Daha çocukken ‘everildiği’
kocası bir yastıkla boğulduktan sonra sakince o yastığı alıp yerine koyan bir
kadının kısacık hikayesi ‘sevgili geçmiş, tüm o dersler için teşekkür ederim’
cümlesini fısıldamadı mı kulağınıza?
Ve küçücük kız
çocuklarının devlet yetkililerine nasıl rüşvet gibi sunulduğunu da bilmiyor
muyduk sanki? Öğrenmiştik, defalarca. Ama bir bombayla 50 kişi ölünce korkar,
bir çocuk intihar ettiğinde üzülür geçerdik. Biz bu acıları zaten tanıyorduk.

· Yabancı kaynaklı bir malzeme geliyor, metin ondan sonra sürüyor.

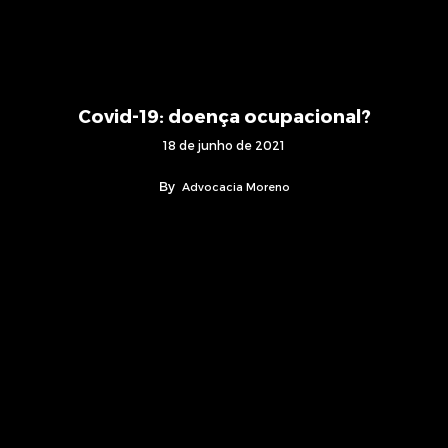
Covid-19: doença ocupacional?
18 de junho de 2021
By
Advocacia Moreno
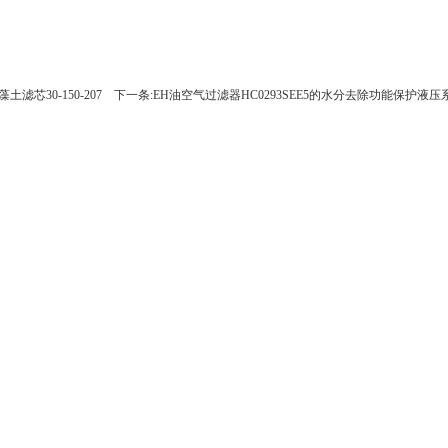
土滤芯30-150-207
下一条:EH油空气过滤器HC0293SEE5的水分去除功能保护液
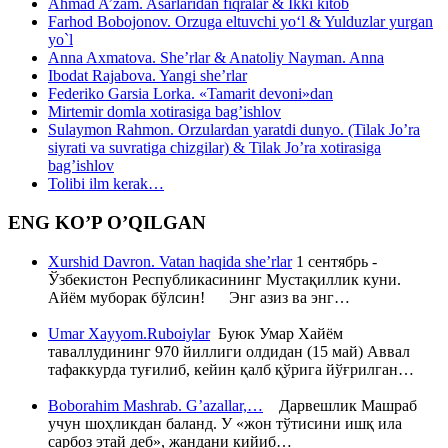
Ahmad A’zam. Asarlaridan fiqralar & Ikki kitob
Farhod Bobojonov. Orzuga eltuvchi yo‘l & Yulduzlar yurgan
yo`l
Anna Axmatova. She’rlar & Anatoliy Nayman. Anna
Ibodat Rajabova. Yangi she’rlar
Federiko Garsia Lorka. «Tamarit devoni»dan
Mirtemir domla xotirasiga bag’ishlov
Sulaymon Rahmon. Orzulardan yaratdi dunyo. (Tilak Jo’ra
siyrati va suvratiga chizgilar) & Tilak Jo’ra xotirasiga
bag’ishlov
Tolibi ilm kerak…
ENG KO’P O’QILGAN
Xurshid Davron. Vatan haqida she’rlar
1 сентябрь -
Ўзбекистон Республикасининг Мустақиллик куни.
Айём муборак бўлсин! Энг азиз ва энг…
Umar Xayyom.Ruboiylar
Буюк Умар Хайём
таваллудининг 970 йиллиги олдидан (15 май) Аввал
тафаккурда туғилиб, кейин қалб қўрига йўғрилган…
Boborahim Mashrab. G’azallar,…
Дарвешлик Машраб
учун шоҳликдан баланд. У «жон тўтисини ишқ ила
сарбоз этай деб», жандани кийиб…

Hep buradaydılar. Hep haberlerde, hep çevremizde, hep yanı başımızdaydı ama her
birinin bir yeni gündemlik ömrü vardı. Araya giren savcıların, iştirakçi Ceza Hakimleri'nin, kendi mafyasını kuran zengin iş adamlarının, bir
maşaya dönüşen mahalle delikanlılarının dünyası herhangi birimizi şaşırttı mı?
Beni çok şaşırtan
tek bir şey vardı Şahsiyet’te. Haberlerde okunamayacak, fikir yürüterek
bulunamayacak, kitap karıştırarak öğrenilemeyecek bir şey. O da şu; Kadınlar
onlara uygulanan cinsel şiddeti unutabilir, beyinlerinden silebilirler. Ve eğer
bu anıyı istemeden bir şekilde hatırlarlarsa kusana kadar, nefessiz kalana
kadar ağlarlar. Kusma isteği içindekileri atmak, nefessiz kalmak da o anıdan
kurtulmak için bir reflekstir. Nevra’nın bu yüzleşme anındaki tepkisi de
kesinlikle bu duyguyu yaşamış bir kadının tepkisiydi. Herhangi bir ağlama
değildi, çok gerçek bir yüzleşmeydi. İşte sadece bu sahne için bile en iyiler
listesinde ismi parıldayacaktır Şahsiyet’in. Dizi her nasıl bitmiş olursa olsun,
12 bölüm boyunca o kadar çok şey anlattı ki, uzun zaman sonra binlerce
izleyiciyle birlikte yas tuttuğumu hissettim.
Ben teknik
konularda yorumda bulunabilecek bir izleyici değilim. Sıradan ama, iyi dizi
izlemekten çok keyif alan bir izleyiciyim ve kişisel eleştirim hep hislerime
dair olur. Dolayısıyla efsane görüntü yönetmenliği, ders verircesine
canlandırılan karakterler, müthiş müzik seçimlerinin detayına inmek benim
yapabileceğim bir şey olamaz.
Şahsiyet ile ilgili
yazmak istedim çünkü bir derdi vardı. Acıyla hafızamı tazelediği
için ve bunu sonu her şeyi unutmak olan bir hastalık vesilesiyle hatırlatma
ustalığını gösterdiği için teşekkür ederim. Bu duygudaşlığı televizyondan
olmasa da bilgisayar ekranından yaşayabildiğim ve bu ortak yasta tanımadığım
binlerce izleyiciyle el ele tutuştuğum için mutluyum. Emeği geçen, kafa yoran,
dert edinen herkesin yüreğine sağlık. Çok yaşayın.